🛸 olá, internautas! 🛸
essa é uma newsletter que escrevi de madrugada. me perguntei bastante se fazia sentido enviá-la por aqui, porque ela é muito mais pessoal do que o que me proponho publicar na intern3t!!11. na verdade, a estrutura desse texto é a que uso na minha outra newsletter – a primeira, a original, e a que sempre me pergunto quem por aqui conhece e quem não conhece, quem lê e quem não lê.

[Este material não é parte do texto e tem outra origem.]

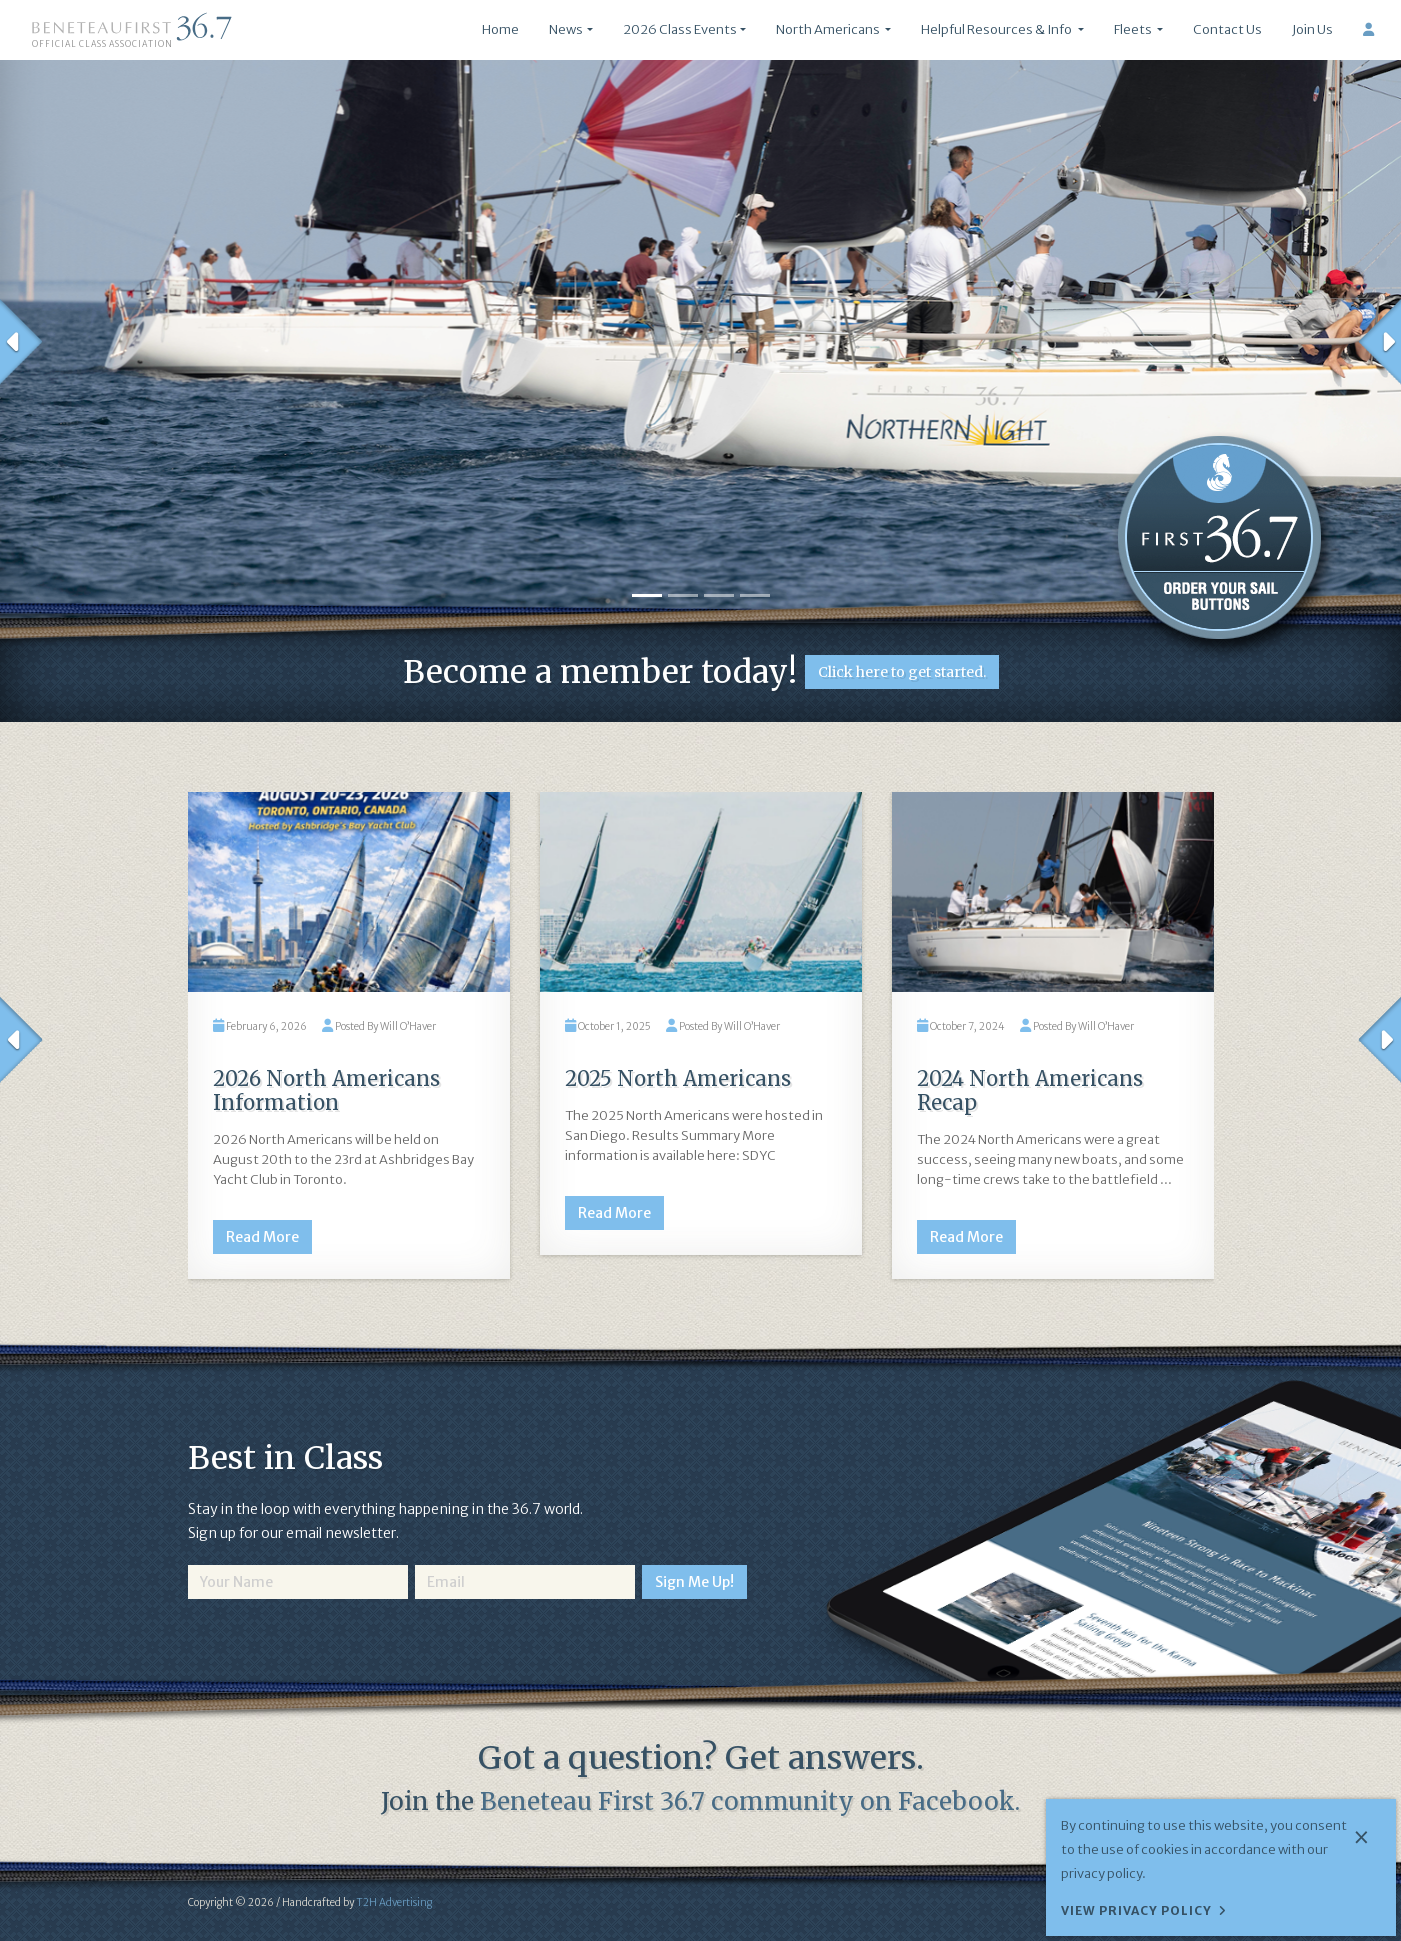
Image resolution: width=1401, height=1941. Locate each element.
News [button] (566, 29)
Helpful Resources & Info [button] (997, 29)
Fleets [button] (1134, 29)
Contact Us (1227, 29)
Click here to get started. (902, 672)
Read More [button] (262, 1237)
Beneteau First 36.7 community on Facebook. (750, 1801)
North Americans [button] (829, 29)
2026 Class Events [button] (680, 29)
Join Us (1312, 29)
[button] (21, 342)
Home (500, 29)
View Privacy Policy (1136, 1910)
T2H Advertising (394, 1902)
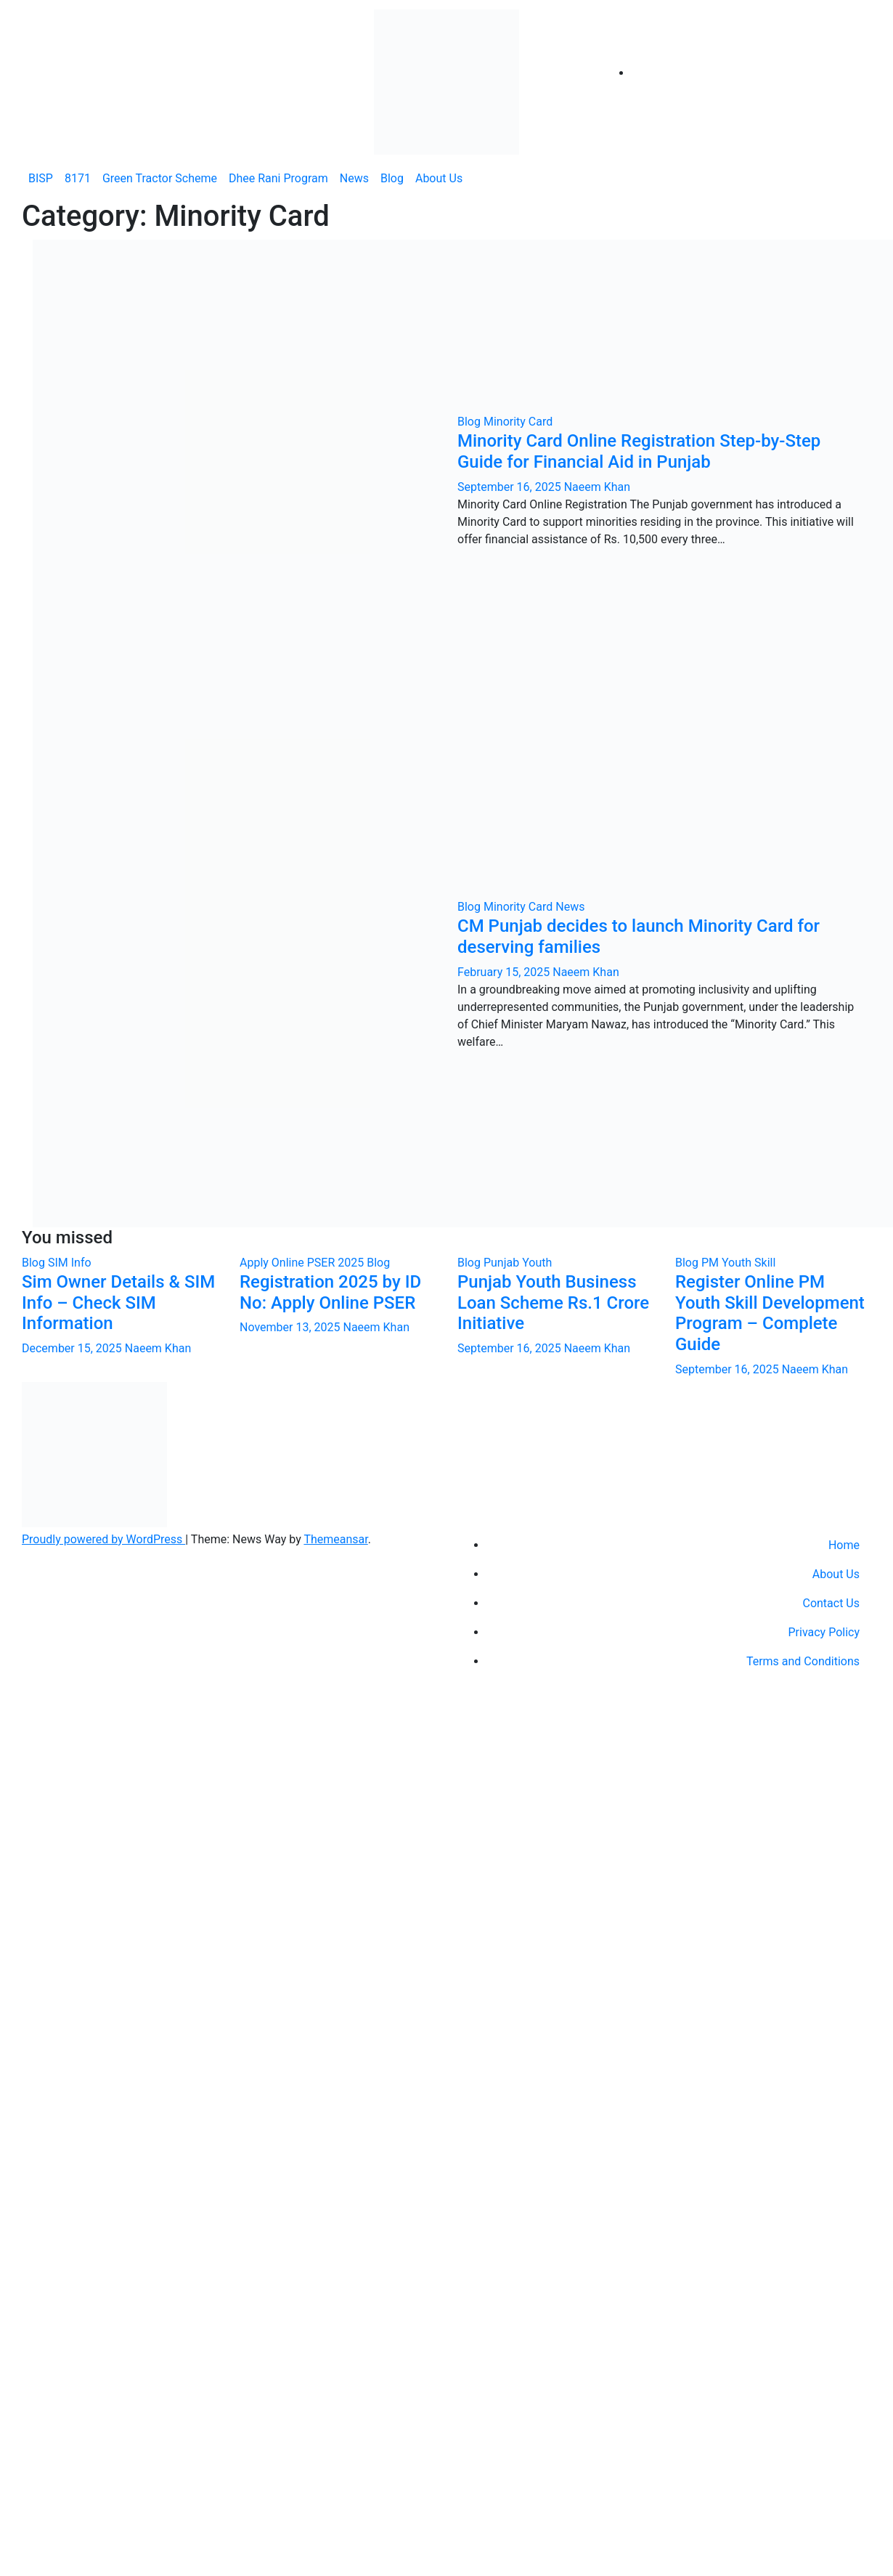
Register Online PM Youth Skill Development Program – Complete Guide (770, 1313)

no fim, decidi enviar esse texto por aqui porque falar sobre a percepção que tenho do que estou vivendo (uma crise de linguagem) é também falar sobre dinâmicas do capitalismo digital (uma crise social, econômica, política, estética, ambiental, total). toda vez que tento falar sobre esse assunto com alguém, todo mundo meio que reage da mesma maneira, dizendo que sofre com os mesmos problemas, mesmo que eles não aparentem na vida dos outros da mesma forma que aparentam na minha. mas já faz mais de ano que tenho notado que as causas dos nossos problemas são sempre as mesmas e, por isso, hoje decidi compartilhar essa newsletter que é ainda o começo de algo maior, bem maior, e que é muito relacionado ao que leio de outros pesquisadores, escritores e jornalistas. nada do que escrevi é novo, mas não acho que esse é o mérito desse texto, nem necessariamente da minha escrita em geral. como vocês vão ver, tenho tido muita dificuldade pra articular pensamentos. então peço, por favor, um pouco de paciência. isso aqui é só um começo e um meio. ainda não tem fim.
como sempre, vocês estão sempre convidades a me responderem seja por e-mail, seja deixando um comentário.
afinal, ideias surgem a partir de muita conversa.
então, bora lá.
tenho pensado muito sobre lixo digital.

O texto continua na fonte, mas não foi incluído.